Diligencia is a specialist information services provider focused on company data within emerging markets, covering over three million company records across 67 countries in the Middle East and Africa.
Their mission is to provide regions poorly served by reliable and accessible public information, with accurate, actionable, fact-based insights into new markets, counter-parties, or suppliers.
Diligencia wanted to integrate a new source of data - legal records in Arabic - into their proprietary reference dataset containing organisation names, people names, and the nature of the relationships between them.
This presented a classic data wrangling challenge: they wanted to merge datasets, add in new rows for new entities, and update existing entities with new information without adding duplication.
How Diligencia used Hivemind
Diligencia started with a list of entities from the legal records but they didn’t know whether they were people or organisations, or how they should link them into their existing dataset.
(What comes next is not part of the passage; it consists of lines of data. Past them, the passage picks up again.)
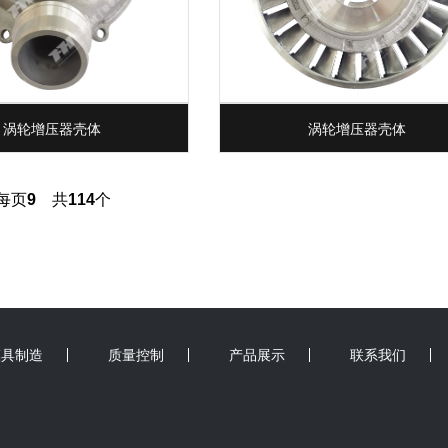
涡轮增压器壳体
涡轮增压器壳体
每页
9
共
114
个
模具制造
质量控制
产品展示
联系我们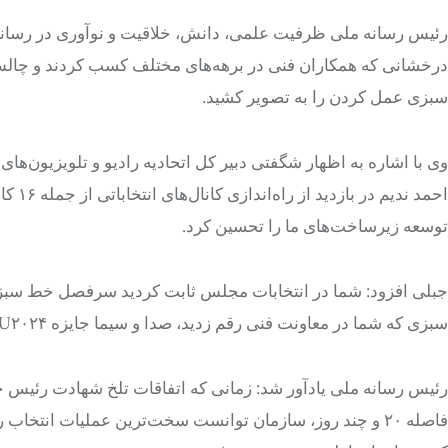
رئیس رسانه ملی ظرفیت علمی، دانش، خلاقیت و نوآوری در رسانه 
درخشانی که همکاران فنی در برهه‌های مختلف کسب کردند و چالش
سبزی عمل کردن را به تصویر کشید.
وی با اشاره به اظهار شگفتی دبیر کل اتحادیه رادیو و تلویزیون‌ها
احمد 
توسعه زیرساخت‌های ما را تحسین کرد.
جبلی افزود: شما در انتخابات مجلس ثابت کردید سرفصل خط سبزی 
سبزی که شما در معاونت فنی رقم زدید، صدا و سیما جایزه ABU۲۰۲۴ را کسب کرد.
رئیس رسانه ملی یادآور شد: زمانی که اتفاقات تلخ شهادت رئیس ج
فاصله ٢٠ و چند روز، سازمان توانست سخت‌ترین عملیات انتخا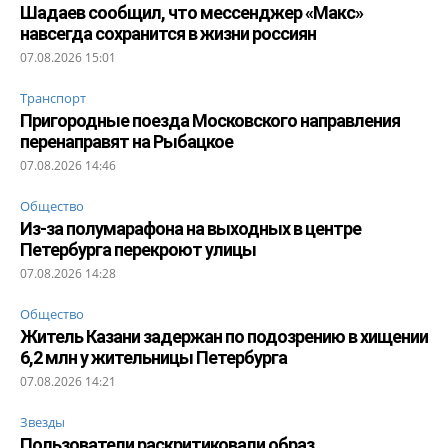
Шадаев сообщил, что мессенджер «Макс»
навсегда сохранится в жизни россиян
07.08.2026 15:01
Транспорт
Пригородные поезда Московского направления
перенаправят на Рыбацкое
07.08.2026 14:46
Общество
Из-за полумарафона на выходных в центре
Петербурга перекроют улицы
07.08.2026 14:28
Общество
Житель Казани задержан по подозрению в хищении
6,2 млн у жительницы Петербурга
07.08.2026 14:21
Звезды
Пользователи раскритиковали образ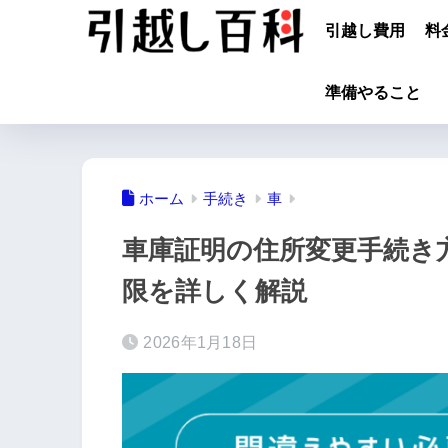
引越し費用
料
準備やること
ホーム
手続き
車
車庫証明の住所変更手続き
限を詳しく解説
2026年1月18日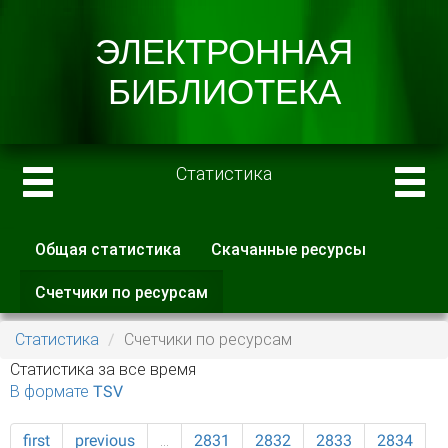
Статистика
Общая статистика
Скачанные ресурсы
Главные вкладки
Счетчики по ресурсам
(активная
вкладка)
Статистика
Счетчики по ресурсам
Статистика за все время
В формате TSV
first
previous
…
2831
2832
2833
2834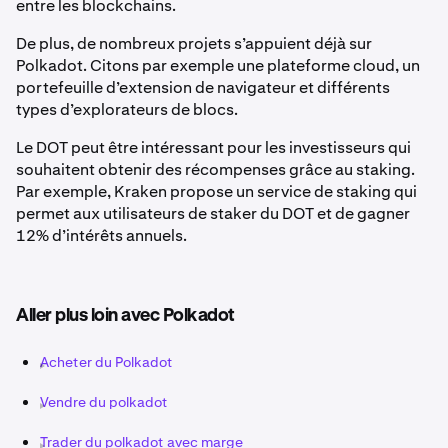
entre les blockchains.
De plus, de nombreux projets s’appuient déjà sur
Polkadot. Citons par exemple une plateforme cloud, un
portefeuille d’extension de navigateur et différents
types d’explorateurs de blocs.
Le DOT peut être intéressant pour les investisseurs qui
souhaitent obtenir des récompenses grâce au staking.
Par exemple, Kraken propose un service de staking qui
permet aux utilisateurs de staker du DOT et de gagner
12% d’intérêts annuels.
Aller plus loin avec Polkadot
Acheter du Polkadot
Vendre du polkadot
Trader du polkadot avec marge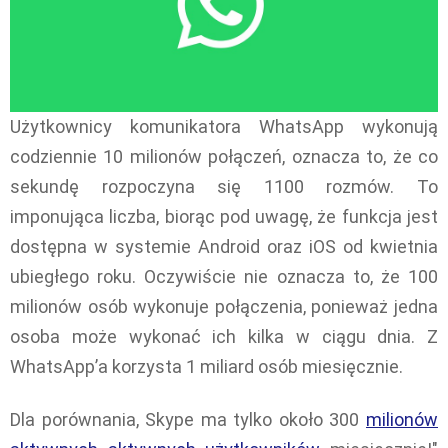
Użytkownicy komunikatora WhatsApp wykonują
codziennie 10 milionów połączeń, oznacza to, że co
sekundę rozpoczyna się 1100 rozmów. To
imponująca liczba, biorąc pod uwagę, że funkcja jest
dostępna w systemie Android oraz iOS od kwietnia
ubiegłego roku. Oczywiście nie oznacza to, że 100
milionów osób wykonuje połączenia, ponieważ jedna
osoba może wykonać ich kilka w ciągu dnia. Z
WhatsApp’a korzysta 1 miliard osób miesięcznie.
Dla porównania, Skype ma tylko około 300
milionów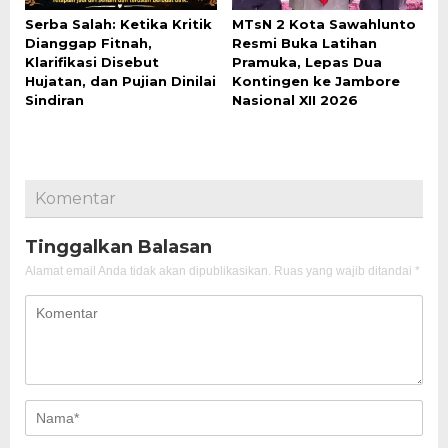
Serba Salah: Ketika Kritik
MTsN 2 Kota Sawahlunto
Dianggap Fitnah,
Resmi Buka Latihan
Klarifikasi Disebut
Pramuka, Lepas Dua
Hujatan, dan Pujian Dinilai
Kontingen ke Jambore
Sindiran
Nasional XII 2026
Komentar
Tinggalkan Balasan
Alamat email Anda tidak akan dipublikasikan.
Ruas yang wajib ditandai
*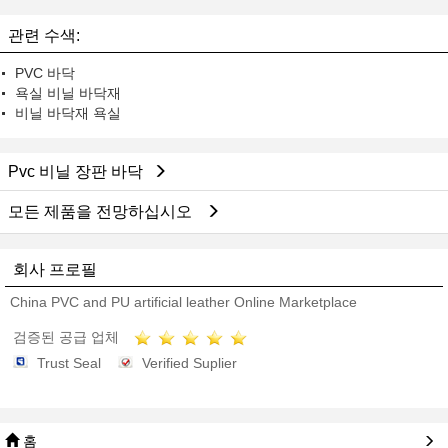
관련 수색:
PVC 바닥
욕실 비닐 바닥재
비닐 바닥재 욕실
Pvc 비닐 장판 바닥
모든 제품을 전망하십시오
회사 프로필
China PVC and PU artificial leather Online Marketplace
검증된 공급 업체
Trust Seal
Verified Suplier
홈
They approached the problem by integrating ClarifiedBy—their proprietary search engine—with Hivemind, in a man and machine chain.
First, each entity was passed through ClarifiedBy to produce two lists of likely candidate matches: one for people and one for organisations. These results were fed through the Hivemind API. A microtask was created for each entity and these were presented to an in-house team of contributors in the Hivemind interface. The contributors were asked to judge whether there was a correct match for the entity they were presented with, and if so, what that match was. The validated results from the Hivemind Task were then hooked into a process to update Diligencia’s database, as required.
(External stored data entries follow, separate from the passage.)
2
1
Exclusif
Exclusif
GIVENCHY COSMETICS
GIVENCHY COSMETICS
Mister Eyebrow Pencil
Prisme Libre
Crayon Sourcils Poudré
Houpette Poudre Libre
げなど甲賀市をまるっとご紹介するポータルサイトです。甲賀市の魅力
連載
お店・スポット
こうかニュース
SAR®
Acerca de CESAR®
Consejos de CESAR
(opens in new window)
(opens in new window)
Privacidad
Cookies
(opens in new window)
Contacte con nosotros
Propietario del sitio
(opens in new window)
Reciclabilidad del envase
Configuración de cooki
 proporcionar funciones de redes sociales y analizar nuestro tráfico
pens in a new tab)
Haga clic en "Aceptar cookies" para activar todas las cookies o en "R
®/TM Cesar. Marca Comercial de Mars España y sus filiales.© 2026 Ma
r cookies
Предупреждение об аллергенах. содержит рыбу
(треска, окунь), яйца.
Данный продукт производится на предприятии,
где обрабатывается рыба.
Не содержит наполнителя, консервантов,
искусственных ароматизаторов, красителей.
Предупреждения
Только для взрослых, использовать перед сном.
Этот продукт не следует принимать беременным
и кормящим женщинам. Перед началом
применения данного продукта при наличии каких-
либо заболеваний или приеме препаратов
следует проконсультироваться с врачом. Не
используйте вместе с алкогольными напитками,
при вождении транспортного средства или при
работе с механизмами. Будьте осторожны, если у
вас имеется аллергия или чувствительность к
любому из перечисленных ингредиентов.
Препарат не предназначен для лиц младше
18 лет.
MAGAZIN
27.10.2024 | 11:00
This use case demonstrates the contrasting capabilities of man and machine. The search engine provided a great way of filtering down a huge list of potential matches for each entity - something that would have been intractable for the human contributors to do manually. The contributors were then able to apply their contextual knowledge and natural intuition to the problem of finding a precise match from a manageable list. This is a very similar method of information discovery and validation that we all use every day when searching for things online. Google presents us with a list of suggested options, and we then focus in on the best result for us.
For Diligencia, this approach meant they were able to integrate their new datasource into their reference dataset accurately, avoiding duplication, and in less than 20 seconds per entity.